Sian Tjia Hennessy, Highly Commended GradFoto 2023
The Ballarat International Foto Biennale presents the GradFoto 2023 exhibition, showcasing twenty-one finalists from ten universities across Australia and for the first time, New Zealand. This award celebrates the artistic excellence of graduating students, open to emerging contemporary artists and graduating students from selected Australian institutions whose artistic practice uses photography as its primary medium.
Three Highly Commended entries were awarded for their work.
Sian Tjia Hennessy for their series New Memories of Past Futures, 2023. International judge Virginia Woods-Jack said, ‘I loved this project, exploring a hopeful future rather than a dystopian one is refreshing, and using vintage film slide viewers to showcase potential future scenes is a unique and engaging idea. Overall, it appears to have been a well-conceptualised installation. Congratulations!
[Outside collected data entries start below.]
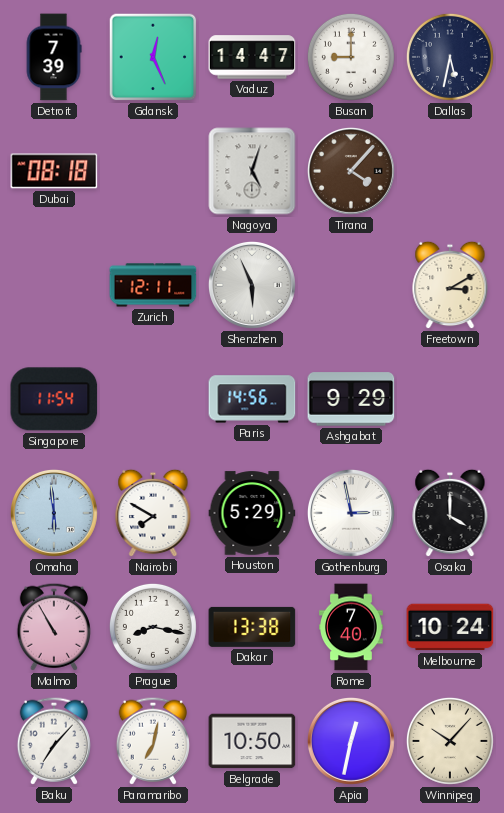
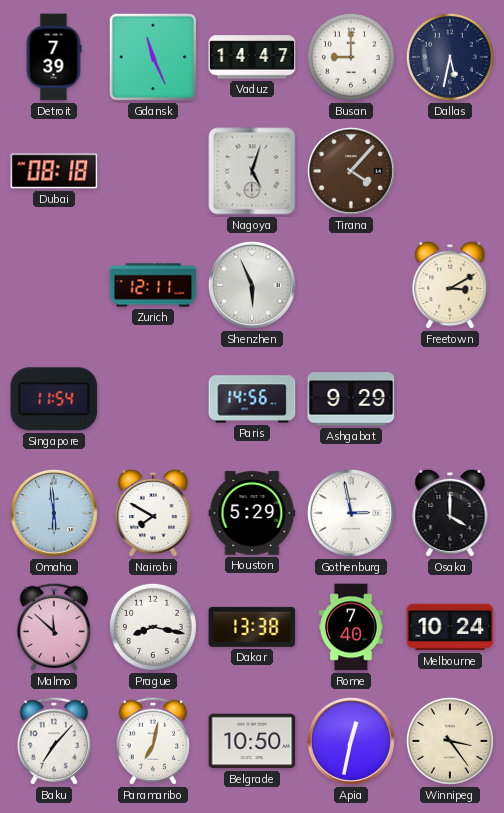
Gdansk: 12:26 -> 11:26
Malmo: 10:55 -> 11:52
Winnipeg: 10:07 -> 3:24
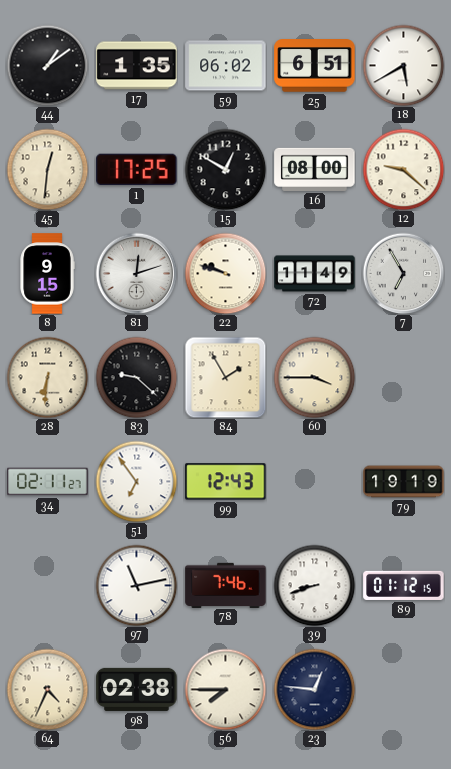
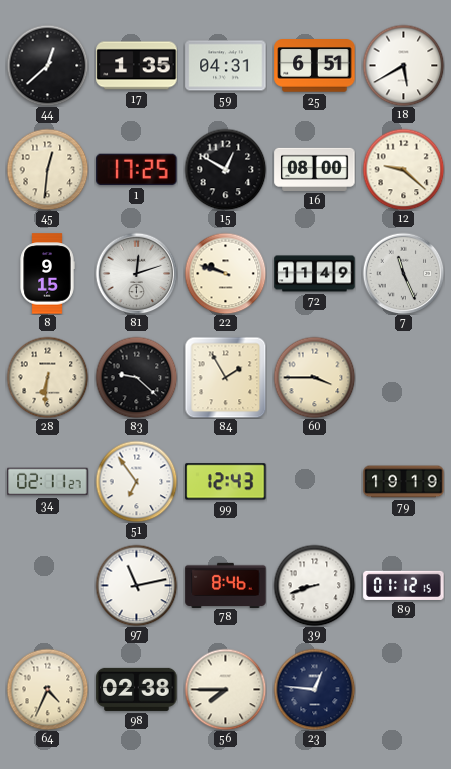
44: 1:09 -> 12:38
59: 06:02 -> 04:31
7: 6:55 -> 11:26
78: 7:46 -> 8:46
I look forward to seeing where you go next with your practice.’
About the series
The concept for New Memories of Past Futures draws from science-fiction aesthetics and visions of technological utopianism that were created in the late 20th/early 21st centuries to explore the possible realities that may emerge as humanity continues to fuse with technology. The installation aims to explore a hopeful future rather than science-fiction’s predominant narrative of danger, embracing a grounding in history, nature, and culture rather than pure escapism. The installation uses vintage film slide viewers to present a series of scenes of potential future Naarm/Melbourne. The scenes were collaged together using a combination of digital and analogue layers. The resulting digital files were then transferred onto positive transparency film using a film recorder, a stop-gap technology used in the transition from analogue to digital, and mounted into plastic slides. By using remnant technology and combining digital with analogue, the installation considers what we can learn from the past as new technology increasingly continues to change the way we live. Furthermore, by forcing the viewer to physically interact with the slide viewers to view the scenes, the installation hopes to make these visions of the future tangible and thus encourage the viewer to consider how such futures could be made a reality.